Old But Not Forgotten: On The (Re)Return Of ‘American Football’
In the time since the release of American Football’s first LP in 1999, plenty has happened. In a completely unpredictable turn of events, Mike Kinsella has had a child, breaking the aeons-long cycle of emo frontmen being cursed to remain celibate for the rest of their lives. Their drummer, Steve Lamos, is a professor of English at the University of Colorado – his RateMyProfessor page is plagued by students not-so-subtly referencing his past. Emo bands naming themselves after sports they’ve definitely never played have become a fixture in the scene (shoutout to Modern Baseball please come back), almost certainly thanks to their influence. To this day, the first 5 seconds of ‘Never Meant’ are enough to induce anaphylactic shock in a certain subset of indie kids. Their power is undeniable, and watching their successful return is almost like seeing a prophecy being fulfilled. Except instead of Jesus rising from the dead again, it’s just American Football being resurrected, which is far cooler.
Reunifying in 2014, American Football released their second LP, to much fanfare – until people actually listened to it. It was widely panned by their fanbase of sad teens who weren’t even born when their first album was released (me included) and viewed as a soulless husk compared to the cult classic that their debut was. In retrospect, there’s nothing awfully wrong with it – it’s just missing the heart that their past effort had. Thankfully, this isn’t the case with the latest entry in their discography. LP3 is a true maturation of American Football’s sound, crossing over from their past math-rock sensibilities to ethereal dream pop without a hitch. The only complaint I have is that there’s no house on the cover this time.

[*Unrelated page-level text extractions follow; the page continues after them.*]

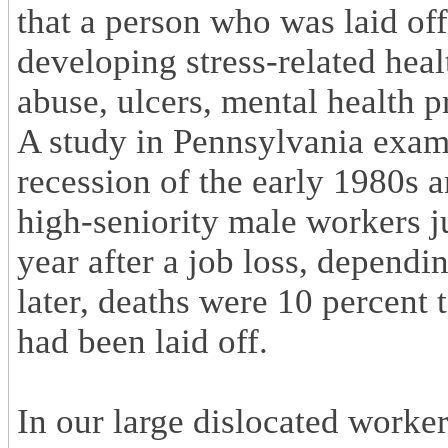
that a person who was laid of
developing stress-related heal
abuse, ulcers, mental health p
A study in Pennsylvania exam
recession of the early 1980s 
high-seniority male workers j
year after a job loss, depend
later, deaths were 10 percent 
had been laid off.
In our large dislocated worke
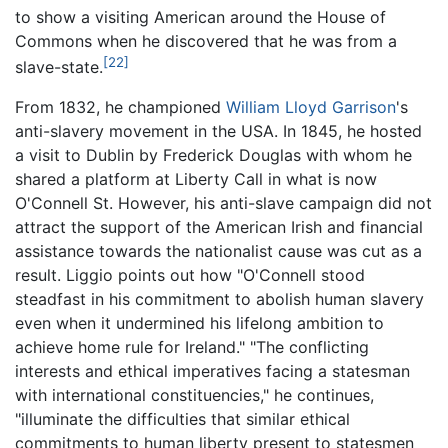
to show a visiting American around the House of
Commons when he discovered that he was from a
[22]
slave-state.
From 1832, he championed
William Lloyd Garrison
's
anti-slavery movement in the USA. In 1845, he hosted
a visit to Dublin by Frederick Douglas with whom he
shared a platform at Liberty Call in what is now
O'Connell St. However, his anti-slave campaign did not
attract the support of the American Irish and financial
assistance towards the nationalist cause was cut as a
result. Liggio points out how "O'Connell stood
steadfast in his commitment to abolish human slavery
even when it undermined his lifelong ambition to
achieve home rule for Ireland." "The conflicting
interests and ethical imperatives facing a statesman
with international constituencies," he continues,
"illuminate the difficulties that similar ethical
commitments to human liberty present to statesmen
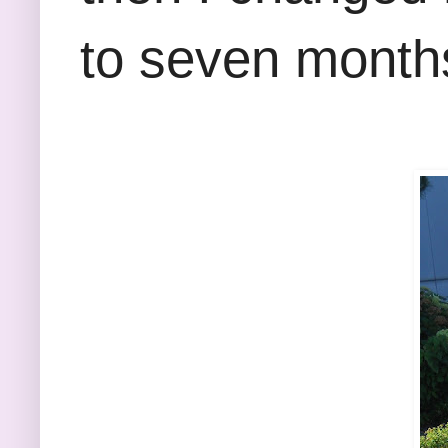
to seven months 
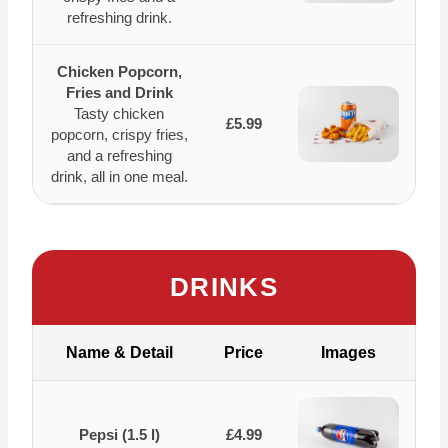
refreshing drink.
Chicken Popcorn,
Fries and Drink
Tasty chicken
£5.99
popcorn, crispy fries,
and a refreshing
drink, all in one meal.
DRINKS
Name & Detail
Price
Images
Pepsi (1.5 l)
£4.99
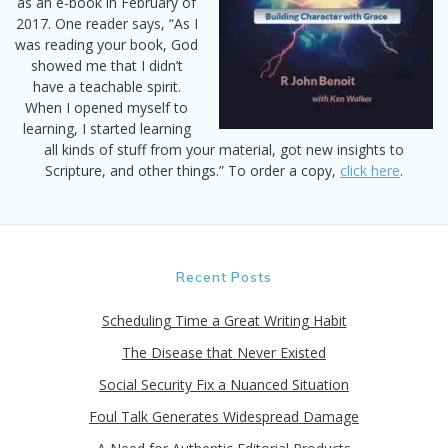
as an e-book in February of
2017. One reader says, “As I
was reading your book, God
showed me that I didn’t
have a teachable spirit.
When I opened myself to
learning, I started learning
all kinds of stuff from your material, got new insights to
Scripture, and other things.” To order a copy,
click here
.
Recent Posts
Scheduling Time a Great Writing Habit
The Disease that Never Existed
Social Security Fix a Nuanced Situation
Foul Talk Generates Widespread Damage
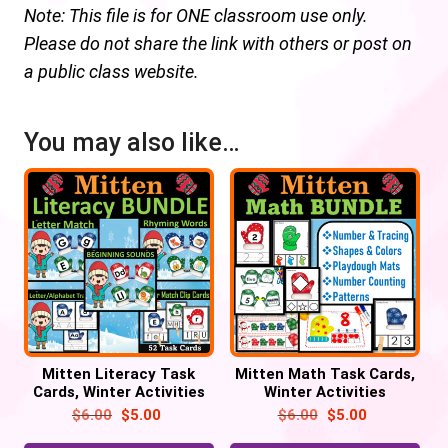
Note: This file is for ONE classroom use only.
Please do not share the link with others or post on
a public class website.
You may also like…
Mitten Literacy Task
Mitten Math Task Cards,
Cards, Winter Activities
Winter Activities
$
6.00
$
5.00
$
6.00
$
5.00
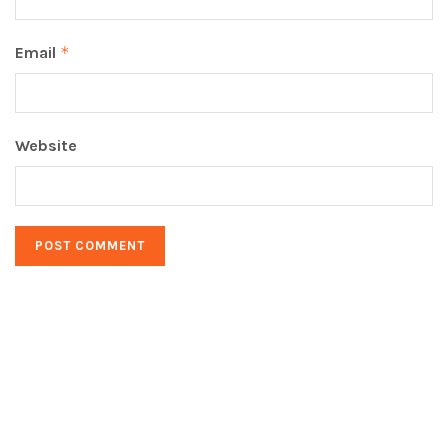
Email
*
Website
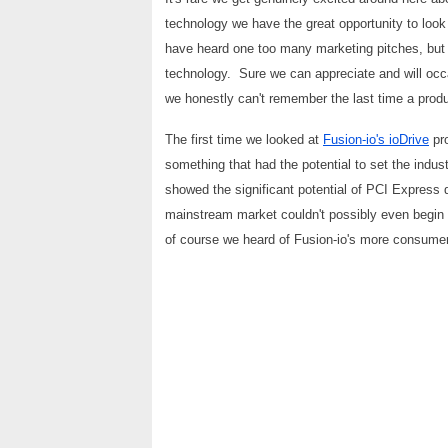
technology we have the great opportunity to look 
have heard one too many marketing pitches, but tr
technology. Sure we can appreciate and will occa
we honestly can't remember the last time a produc
The first time we looked at
Fusion-io's ioDrive
pro
something that had the potential to set the indust
showed the significant potential of PCI Express 
mainstream market couldn't possibly even begin t
of course we heard of Fusion-io's more consumer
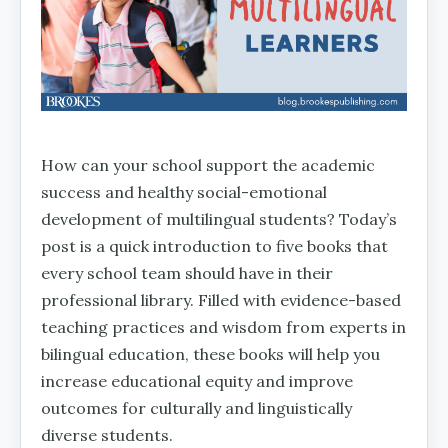
How can your school support the academic
success and healthy social-emotional
development of multilingual students? Today’s
post is a quick introduction to five books that
every school team should have in their
professional library. Filled with evidence-based
teaching practices and wisdom from experts in
bilingual education, these books will help you
increase educational equity and improve
outcomes for culturally and linguistically
diverse students.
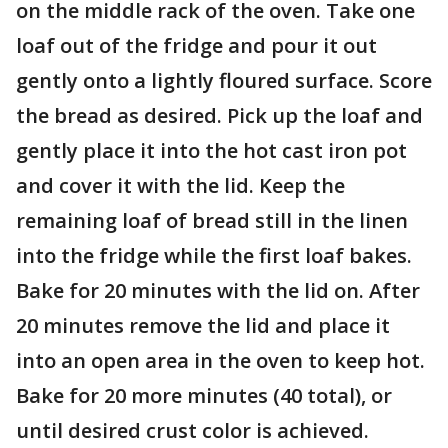
on the middle rack of the oven. Take one
loaf out of the fridge and pour it out
gently onto a lightly floured surface. Score
the bread as desired. Pick up the loaf and
gently place it into the hot cast iron pot
and cover it with the lid. Keep the
remaining loaf of bread still in the linen
into the fridge while the first loaf bakes.
Bake for 20 minutes with the lid on. After
20 minutes remove the lid and place it
into an open area in the oven to keep hot.
Bake for 20 more minutes (40 total), or
until desired crust color is achieved.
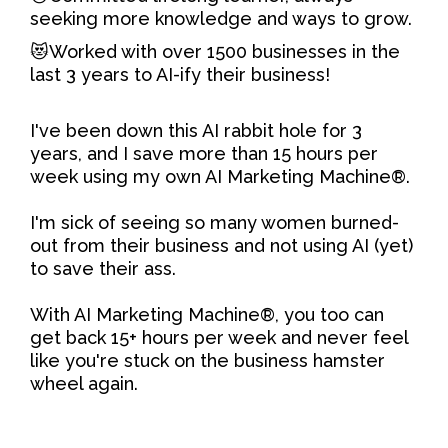
seeking more knowledge and ways to grow.
😻Worked with over 1500 businesses in the
last 3 years to AI-ify their business!
I've been down this AI rabbit hole for 3
years, and I save more than 15 hours per
week using my own AI Marketing Machine®.
I'm sick of seeing so many women burned-
out from their business and not using AI (yet)
to save their ass.
With AI Marketing Machine®, you too can
get back 15+ hours per week and never feel
like you're stuck on the business hamster
wheel again.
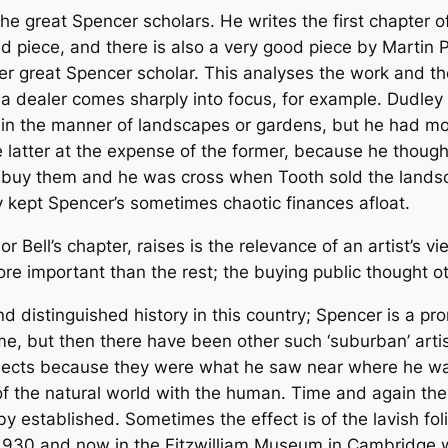
e great Spencer scholars. He writes the first chapter o
und piece, and there is also a very good piece by Martin P
her great Spencer scholar. This analyses the work and 
 a dealer comes sharply into focus, for example. Dudle
in the manner of landscapes or gardens, but he had more 
 latter at the expense of the former, because he thought
o buy them and he was cross when Tooth sold the landsca
y kept Spencer’s sometimes chaotic finances afloat.
or Bell’s chapter, raises is the relevance of an artist’s
re important than the rest; the buying public thought ot
nd distinguished history in this country; Spencer is a 
e, but then there have been other such ‘suburban’ artis
ects because they were what he saw near where he was
 of the natural world with the human. Time and again th
eby established. Sometimes the effect is of the lavish f
 1930 and now in the Fitzwilliam Museum in Cambridge 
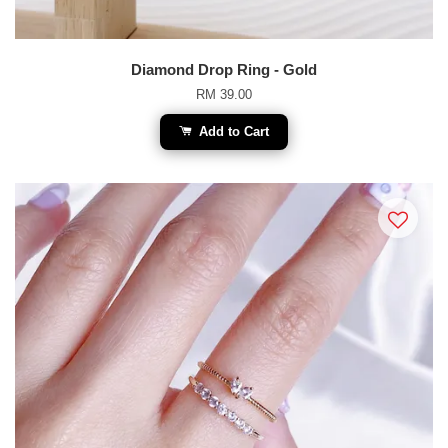
Diamond Drop Ring - Gold
RM 39.00
Add to Cart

American Football could have retread old ground and released another generic emo album, and, while LP3 is truly excellent, there are certainly arguments to be made in favour of hearing middle-aged Kinsella whine about girls as if the past 20 years hadn’t happened. With LP3 they go above and beyond, leaving it arguable if they can even be considered ‘American Football’ – Kinsella’s own work on his solo project, Owen, has clearly been a strong influence. It is impressive to see such a titan of the scene be able to shift their sound entirely, transcending the boundaries of their assigned genre while keeping what made them so unique in the first place.
The album’s opener, ‘Silhouettes’, immediately sets the tone, ushering in the band’s new direction with gusto. A stand-out track is ‘Heir Apparent’, with its haunting choral outro and twinkly guitar lines. Kinsella’s breathy vocals are offset by a sharply ascending piano that fades in and out like a death knell. ‘Doom in Full Bloom’ feels like the band making a tentative foray into post-rock, clocking in at a hefty 7 minutes and 49 seconds to make it the album’s lengthiest track. It ebbs and flows, culminating in a resounding crescendo that melts away into the next song. The features alone are enough to make the album something special. Slowdive’s Rachel Goswell lends her ghostly vocals to ‘I Can’t Feel You’, and her inclusion certainly validates the shoegaze influences that are found on some of the album’s longer songs. In possibly the greatest crossover of all-time between pop-punk and emo, Hayley Williams makes an appearance on ‘Uncomfortably Numb’ in a duet with the crooning Kinsella.
The introspective and carefully woven lyrics are a far cry from the “teenage feelings” of LP1. Where the appeal of their debut mostly came from the highly technical guitar work rather than the admittedly lacklustre lyrics, LP3 manages to impress by combining strong lyricism with impressively crafted riffs. The complexity of each song and the interplay between each instrument makes for a wonderful experience, making the album a treat for repeat listens.